===== Data
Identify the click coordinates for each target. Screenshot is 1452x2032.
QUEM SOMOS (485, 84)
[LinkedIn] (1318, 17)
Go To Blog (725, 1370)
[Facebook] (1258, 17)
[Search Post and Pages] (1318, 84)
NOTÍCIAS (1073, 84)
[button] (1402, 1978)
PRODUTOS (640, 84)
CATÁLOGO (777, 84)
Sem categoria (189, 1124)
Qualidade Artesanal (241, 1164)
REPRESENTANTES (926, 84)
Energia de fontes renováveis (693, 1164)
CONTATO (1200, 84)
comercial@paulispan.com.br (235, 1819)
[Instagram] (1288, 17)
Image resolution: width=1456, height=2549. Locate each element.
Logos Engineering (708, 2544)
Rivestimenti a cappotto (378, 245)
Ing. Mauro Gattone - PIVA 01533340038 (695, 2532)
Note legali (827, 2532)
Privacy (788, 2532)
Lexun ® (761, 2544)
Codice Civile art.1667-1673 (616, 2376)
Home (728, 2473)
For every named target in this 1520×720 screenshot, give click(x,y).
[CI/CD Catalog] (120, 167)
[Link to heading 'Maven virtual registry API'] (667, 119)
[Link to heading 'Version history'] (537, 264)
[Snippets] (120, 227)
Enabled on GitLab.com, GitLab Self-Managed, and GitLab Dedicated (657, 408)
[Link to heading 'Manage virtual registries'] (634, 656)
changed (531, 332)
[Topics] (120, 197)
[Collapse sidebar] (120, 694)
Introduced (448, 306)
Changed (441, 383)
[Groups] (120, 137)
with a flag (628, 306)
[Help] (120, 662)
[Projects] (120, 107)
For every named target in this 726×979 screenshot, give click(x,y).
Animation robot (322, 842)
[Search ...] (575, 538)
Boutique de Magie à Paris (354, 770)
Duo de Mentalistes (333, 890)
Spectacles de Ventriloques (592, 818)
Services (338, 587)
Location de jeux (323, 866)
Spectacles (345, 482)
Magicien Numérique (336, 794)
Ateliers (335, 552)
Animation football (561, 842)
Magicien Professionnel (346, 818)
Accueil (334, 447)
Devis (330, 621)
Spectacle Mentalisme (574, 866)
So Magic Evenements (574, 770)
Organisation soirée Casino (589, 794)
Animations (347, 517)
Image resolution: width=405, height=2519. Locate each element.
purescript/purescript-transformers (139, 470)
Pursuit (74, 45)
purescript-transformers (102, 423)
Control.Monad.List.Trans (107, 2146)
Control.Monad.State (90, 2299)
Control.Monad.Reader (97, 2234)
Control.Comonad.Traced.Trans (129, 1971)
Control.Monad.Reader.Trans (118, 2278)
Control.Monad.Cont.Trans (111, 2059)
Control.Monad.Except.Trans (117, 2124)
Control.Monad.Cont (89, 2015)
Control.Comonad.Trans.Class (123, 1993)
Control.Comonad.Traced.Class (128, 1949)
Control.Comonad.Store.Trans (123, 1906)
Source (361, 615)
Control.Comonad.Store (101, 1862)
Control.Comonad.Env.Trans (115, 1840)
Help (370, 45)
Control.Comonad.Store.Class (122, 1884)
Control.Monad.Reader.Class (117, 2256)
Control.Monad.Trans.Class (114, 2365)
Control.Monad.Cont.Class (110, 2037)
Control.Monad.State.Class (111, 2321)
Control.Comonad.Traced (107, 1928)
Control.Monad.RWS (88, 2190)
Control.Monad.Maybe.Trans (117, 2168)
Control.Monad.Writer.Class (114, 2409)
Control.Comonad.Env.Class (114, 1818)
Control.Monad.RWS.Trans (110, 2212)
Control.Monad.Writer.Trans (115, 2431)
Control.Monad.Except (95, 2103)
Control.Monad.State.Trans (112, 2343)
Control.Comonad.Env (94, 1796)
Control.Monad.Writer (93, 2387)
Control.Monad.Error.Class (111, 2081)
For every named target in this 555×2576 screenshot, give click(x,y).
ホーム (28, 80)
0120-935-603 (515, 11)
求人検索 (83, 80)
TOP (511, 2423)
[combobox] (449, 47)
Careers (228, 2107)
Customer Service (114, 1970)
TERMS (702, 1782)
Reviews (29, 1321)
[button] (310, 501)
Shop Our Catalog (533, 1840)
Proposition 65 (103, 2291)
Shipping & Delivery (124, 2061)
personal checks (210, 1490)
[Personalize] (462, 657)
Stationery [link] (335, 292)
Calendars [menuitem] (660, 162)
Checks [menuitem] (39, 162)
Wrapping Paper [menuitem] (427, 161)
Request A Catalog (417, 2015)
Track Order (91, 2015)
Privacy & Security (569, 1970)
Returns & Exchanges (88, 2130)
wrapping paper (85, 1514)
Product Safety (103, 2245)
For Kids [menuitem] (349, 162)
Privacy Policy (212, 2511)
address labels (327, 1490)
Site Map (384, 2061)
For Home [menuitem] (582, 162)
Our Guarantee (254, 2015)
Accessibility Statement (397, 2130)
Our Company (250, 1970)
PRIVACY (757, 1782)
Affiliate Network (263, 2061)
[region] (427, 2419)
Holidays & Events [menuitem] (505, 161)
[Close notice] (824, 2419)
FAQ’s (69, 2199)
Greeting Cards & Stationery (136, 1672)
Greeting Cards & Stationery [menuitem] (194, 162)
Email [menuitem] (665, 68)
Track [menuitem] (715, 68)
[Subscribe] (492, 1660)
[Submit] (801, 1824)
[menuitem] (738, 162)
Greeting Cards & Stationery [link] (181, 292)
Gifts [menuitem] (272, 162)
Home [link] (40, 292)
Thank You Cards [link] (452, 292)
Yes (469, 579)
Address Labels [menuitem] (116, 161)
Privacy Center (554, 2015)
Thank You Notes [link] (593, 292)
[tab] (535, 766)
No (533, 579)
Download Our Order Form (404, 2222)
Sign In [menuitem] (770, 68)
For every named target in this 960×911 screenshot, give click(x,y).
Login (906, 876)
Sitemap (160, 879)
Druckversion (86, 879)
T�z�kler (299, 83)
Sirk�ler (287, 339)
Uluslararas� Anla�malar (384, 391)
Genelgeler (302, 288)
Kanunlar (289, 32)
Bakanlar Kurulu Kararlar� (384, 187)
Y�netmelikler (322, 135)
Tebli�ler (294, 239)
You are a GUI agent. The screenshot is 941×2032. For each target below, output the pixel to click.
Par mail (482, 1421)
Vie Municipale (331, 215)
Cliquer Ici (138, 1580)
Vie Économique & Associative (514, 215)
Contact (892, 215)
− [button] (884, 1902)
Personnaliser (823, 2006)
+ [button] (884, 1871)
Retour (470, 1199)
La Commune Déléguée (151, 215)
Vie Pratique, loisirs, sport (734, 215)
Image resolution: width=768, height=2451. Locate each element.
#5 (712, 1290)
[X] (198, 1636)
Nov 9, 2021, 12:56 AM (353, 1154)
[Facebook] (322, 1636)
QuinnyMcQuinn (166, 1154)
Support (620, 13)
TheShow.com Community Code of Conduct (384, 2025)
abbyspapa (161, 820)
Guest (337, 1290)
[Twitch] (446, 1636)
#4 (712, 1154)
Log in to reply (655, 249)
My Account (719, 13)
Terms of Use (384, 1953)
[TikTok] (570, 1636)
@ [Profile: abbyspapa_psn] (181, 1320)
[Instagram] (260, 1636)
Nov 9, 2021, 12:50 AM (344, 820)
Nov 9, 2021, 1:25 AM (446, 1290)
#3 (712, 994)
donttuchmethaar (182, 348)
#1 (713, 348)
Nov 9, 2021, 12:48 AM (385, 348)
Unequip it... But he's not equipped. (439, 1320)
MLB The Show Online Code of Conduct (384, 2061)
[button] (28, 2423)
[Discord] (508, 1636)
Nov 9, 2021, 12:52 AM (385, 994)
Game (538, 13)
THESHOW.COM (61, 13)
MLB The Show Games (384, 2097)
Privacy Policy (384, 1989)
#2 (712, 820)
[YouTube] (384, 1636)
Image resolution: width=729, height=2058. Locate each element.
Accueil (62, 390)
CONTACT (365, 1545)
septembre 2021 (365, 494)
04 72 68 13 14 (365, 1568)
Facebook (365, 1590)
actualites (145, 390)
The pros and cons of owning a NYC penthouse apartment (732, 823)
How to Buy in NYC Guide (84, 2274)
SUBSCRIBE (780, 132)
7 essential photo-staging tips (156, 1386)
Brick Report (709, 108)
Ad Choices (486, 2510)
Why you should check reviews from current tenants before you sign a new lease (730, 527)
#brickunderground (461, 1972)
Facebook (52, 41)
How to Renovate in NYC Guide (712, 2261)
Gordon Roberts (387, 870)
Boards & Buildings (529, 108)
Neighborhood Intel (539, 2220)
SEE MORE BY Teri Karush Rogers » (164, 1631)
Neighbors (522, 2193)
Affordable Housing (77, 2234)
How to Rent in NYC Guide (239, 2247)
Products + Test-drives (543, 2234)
==========
:: Problem ::
If a line in the material above contains the word "Order", copy it.

:: Finished exercise ::
Track Order (91, 2015)
Download Our Order Form (404, 2222)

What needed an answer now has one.